Portland also had a really solid 2013 NBA Draft, picking up Allen Crabbe and CJ McCollum. While they aren't polished yet, it only adds to their overall depth and bodes extremely well for their future. Their second year big man Miles Leonard is still awkward, but does provide size in case Lopez or Aldridge get into foul trouble. The most underrated addition of the offseason happened when Houston traded Portland PF Thomas Robinson for literally nothing. The #5 pick of the 2012 Draft is at his third stop in the NBA, which is unusual at this point. But I believe it is because he is a victim of circumstances. The Kings had no business drafting him when they already had numerous big men at the time, and inexplicably moved him to Clutch City during the season. As much as Houston would have loved to keep him, they knew it was not financially possible with the addition of Dwight Howard.
Are they that good, or are the Blazers a fluke?
I can confidently say today- they are not a fluke. Fluke teams might beat one, maybe two elite teams in one season. By my count, they have beaten three in nineteen games (OKC, San Antonio and the Pacers.) They also beat two very good teams (Warriors and Nuggets). Portland doesn't just scrape by, either. They beat those five teams by an average of 9.6 ppg.
The most interesting part of their season is that their three losses are from two teams: The Houston Rockets and wait for it.....keep waiting....the Phoenix Suns- TWICE. The first two losses were against those two teams in the first four games, preventing the Blazers from starting 15-0.The Rockets at that point had yet to play a solid game together and still have issues with chemistry and health, so that loss for Portland was especially interesting. The second loss to Phoenix prevented them from being undefeated, but was not even close, losing 120-106. So without losses to two VERY inconsistent teams, Portland would be 19-0.
What's their biggest weakness?
Right now, I'd say their youth. Aside from Aldridge, the team is very young and lacks and real playoff experience. While playing hot is impressive in the early part of a season where no one pegged them to be anywhere close to the playoffs, playing well in May and June is exponentially better.
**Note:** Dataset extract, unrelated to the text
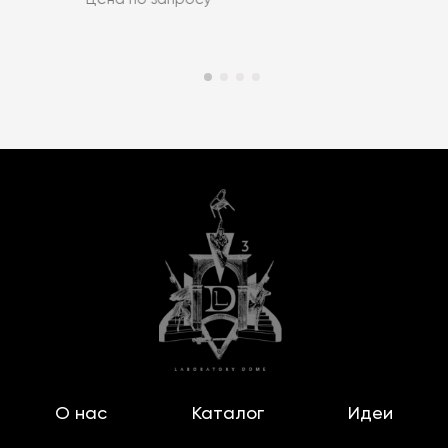
О нас
Каталог
Идеи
Where will the Blazers finish at the end of the year?
This question will be the hardest to answer. You could literally have them anywhere from 1-8 based off how young the season is, and how wild the West can be. The fact that they have been so resilient in the face of pressure and quality opposition, along with their young, talented core make them a true threat this season. Combine that with their consistency, and I would have them finish 3rd in the West, bumping the Clippers and Rockets down a notch.